**Work order**: Retype word for word the line containing "الطالب إلى تعلم كيفية استقبال الضيوف،" and each line that follows it in the records below, through the last one, with no pictures.

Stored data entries

-=-=-=-=-

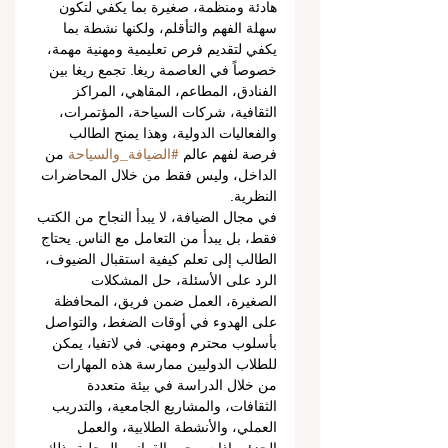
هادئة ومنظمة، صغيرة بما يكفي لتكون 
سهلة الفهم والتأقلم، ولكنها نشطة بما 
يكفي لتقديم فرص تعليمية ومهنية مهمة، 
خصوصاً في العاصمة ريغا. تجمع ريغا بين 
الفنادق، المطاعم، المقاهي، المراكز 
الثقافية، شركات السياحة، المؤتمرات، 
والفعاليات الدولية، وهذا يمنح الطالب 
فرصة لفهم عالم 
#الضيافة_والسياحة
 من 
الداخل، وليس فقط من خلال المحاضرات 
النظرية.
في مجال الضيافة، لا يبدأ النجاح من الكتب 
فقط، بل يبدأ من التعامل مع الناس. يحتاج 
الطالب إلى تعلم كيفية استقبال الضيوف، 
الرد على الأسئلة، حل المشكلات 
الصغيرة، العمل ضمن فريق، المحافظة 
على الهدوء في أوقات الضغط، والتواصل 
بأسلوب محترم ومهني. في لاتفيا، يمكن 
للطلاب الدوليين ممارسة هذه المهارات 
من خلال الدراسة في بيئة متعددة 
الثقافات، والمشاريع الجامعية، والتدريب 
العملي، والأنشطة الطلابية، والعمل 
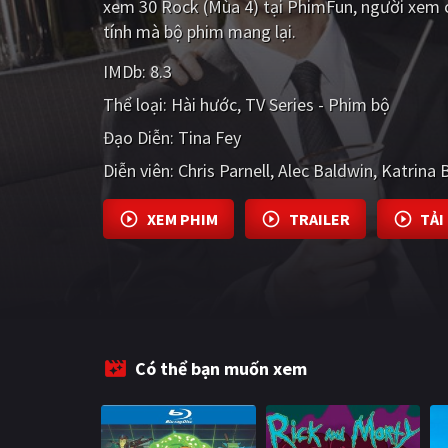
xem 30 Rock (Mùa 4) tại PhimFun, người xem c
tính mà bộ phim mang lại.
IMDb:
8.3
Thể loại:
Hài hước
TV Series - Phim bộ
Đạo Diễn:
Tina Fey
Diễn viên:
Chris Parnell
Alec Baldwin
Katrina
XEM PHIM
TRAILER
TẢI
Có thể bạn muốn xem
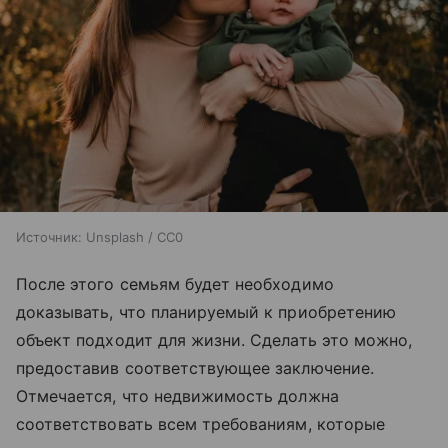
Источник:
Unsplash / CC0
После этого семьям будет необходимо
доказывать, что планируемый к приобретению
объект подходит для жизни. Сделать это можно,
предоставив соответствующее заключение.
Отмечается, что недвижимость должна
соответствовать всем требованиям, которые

-=-=-=-=-

**Exercise response**:
الطالب إلى تعلم كيفية استقبال الضيوف، 
الرد على الأسئلة، حل المشكلات 
الصغيرة، العمل ضمن فريق، المحافظة 
على الهدوء في أوقات الضغط، والتواصل 
بأسلوب محترم ومهني. في لاتفيا، يمكن 
للطلاب الدوليين ممارسة هذه المهارات 
من خلال الدراسة في بيئة متعددة 
الثقافات، والمشاريع الجامعية، والتدريب 
العملي، والأنشطة الطلابية، والعمل 
xem 30 Rock (Mùa 4) tại PhimFun, người xem c
tính mà bộ phim mang lại.
IMDb:
8.3
Thể loại:
Hài hước
TV Series - Phim bộ
Đạo Diễn:
Tina Fey
Diễn viên:
Chris Parnell
Alec Baldwin
Katrina
XEM PHIM
TRAILER
TẢI
Có thể bạn muốn xem
Источник:
Unsplash / CC0
После этого семьям будет необходимо
доказывать, что планируемый к приобретению
объект подходит для жизни. Сделать это можно,
предоставив соответствующее заключение.
Отмечается, что недвижимость должна
соответствовать всем требованиям, которые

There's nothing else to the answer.